Case Report Open Access
Copyright ©The Author(s) 2024. Published by Baishideng Publishing Group Inc. All rights reserved.
World J Clin Cases. Jul 26, 2024; 12(21): 4807-4812
Published online Jul 26, 2024. doi: 10.12998/wjcc.v12.i21.4807
Paragonimiasis misdiagnosed as liver abscess: A case report
Ying-Qi Zheng, Gong-Bing Guo, He-Zhong Zhu, Chan Zhou, Lin-Hong Li, Lu Zhang, Yu-Quan Liu, Department of General Practice, Taihe Hospital, Hubei University of Medicine, Shiyan 442000, Hubei Province, China
Mei-Fang Wang, Department of Pulmonary and Critical Care Medicine, Taihe Hospital, Hubei University of Medicine, Shiyan 442000, Hubei Province, China
ORCID number: Ying-Qi Zheng (0009-0006-0853-3989); Mei-Fang Wang (0000-0002-0086-412X); Yu-Quan Liu (0000-0001-8411-9188).
Author contributions: Zheng YQ and Liu YQ were involved in the conception and design of the study; Zheng YQ and Guo GB drafted the manuscript and performed the acquisition, analysis and interpretation of data for the study; Wang MF and Zhu HZ made contributions to the interpretation of the data for the study and revised the manuscript critically for important intellectual content; Zheng YQ, Zhou C and Li LH researched the clinical case, participated in the treatment of the patient and revised the manuscript; Zhang L, Liu YQ and Wang MF confirm the authenticity of all the raw data; All authors have read and approved the final version of the manuscript.
Informed consent statement: This study has been approved by the ethics committee of the Taihe hospital, and performed in accordance with the principles of Good Clinical Practice following the Tri-Council guidelines. All study participants, or their legal guardian, provided informed written consent prior to study enrollment.
Conflict-of-interest statement: The authors declared no potential conflicts of interest with respect to the research, authorship, and/or publication of this article.
CARE Checklist (2016) statement: The authors have read the CARE Checklist (2016), and the manuscript was prepared and revised according to the CARE Checklist (2016).
Open-Access: This article is an open-access article that was selected by an in-house editor and fully peer-reviewed by external reviewers.

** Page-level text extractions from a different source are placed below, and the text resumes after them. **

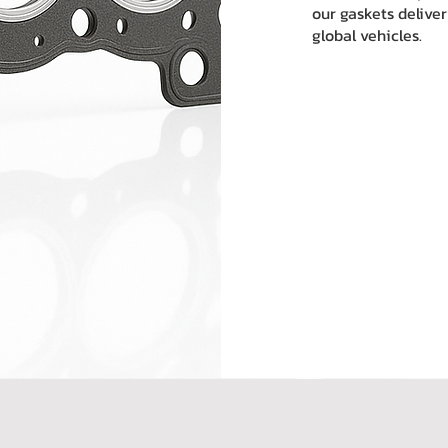
our gaskets deliver
global vehicles.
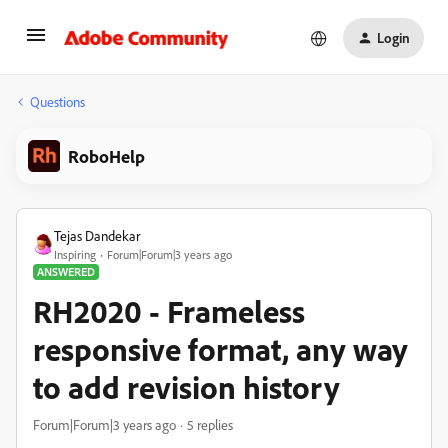
Login
Questions
RoboHelp
Tejas Dandekar
Inspiring
Forum|Forum|3 years ago
ANSWERED
RH2020 - Frameless
responsive format, any way
to add revision history
Forum|Forum|3 years ago
5 replies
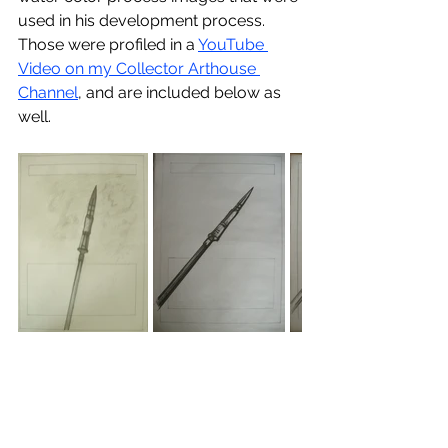
used in his development process.  
Those were profiled in a 
YouTube 
Video on my Collector Arthouse 
Channel
, and are included below as 
well.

It is distributed in accordance with the Creative Commons Attribution NonCommercial (CC BY-NC 4.0) license, which permits others to distribute, remix, adapt, build upon this work non-commercially, and license their derivative works on different terms, provided the original work is properly cited and the use is non-commercial. See: Https: //creativecommons.org/Licenses/by-nc/4.0/
Corresponding author: Yu-Quan Liu, Doctor, Chief Physician, Department of General Practice, Taihe Hospital, Hubei University of Medicine, No. 32 Renmin South Road, Shiyan 442000, Hubei Province, China. lyqliuyuquan123456@163.com
Received: April 12, 2024
Revised: June 3, 2024
Accepted: June 13, 2024
Published online: July 26, 2024
Processing time: 78 Days and 22.7 Hours

Abstract
BACKGROUND

Paragonimiasis is a typical food-borne zoonotic disease. Hosts acquire Paragonimus infection through the ingestion of raw or undercooked crayfish and crab. The clinical manifestations of the disease are varied, and it is often misdiagnosed or missed. The diagnosis of paragonimiasis should be considered comprehensively. Praziquantel is the first choice for treatment, and albendazole can be used in combination with repeated courses in severe cases.

CASE SUMMARY

We report a case of liver paragonimiasis that was misdiagnosed as an abscess. The patient presented with fatigue and poor appetite for 2 months, and was diagnosed with liver abscess in the local hospital. After 6 months, the patient visited our hospital because of recurrent abdominal pain and was diagnosed with liver paragonimiasis based on epidemiological history, clinical presentations, and laboratory findings. He was treated with praziquantel (25 mg/kg) three times a day for 3 days; however, the symptoms still presented after treatment. He was treated with oral praziquantel and albendazole for one further course. Follow-up suggested that the treatment was effective and the symptoms improved.

CONCLUSION

The combination of albendazole and praziquantel may improve the therapeutic efficacy of paragonimiasis.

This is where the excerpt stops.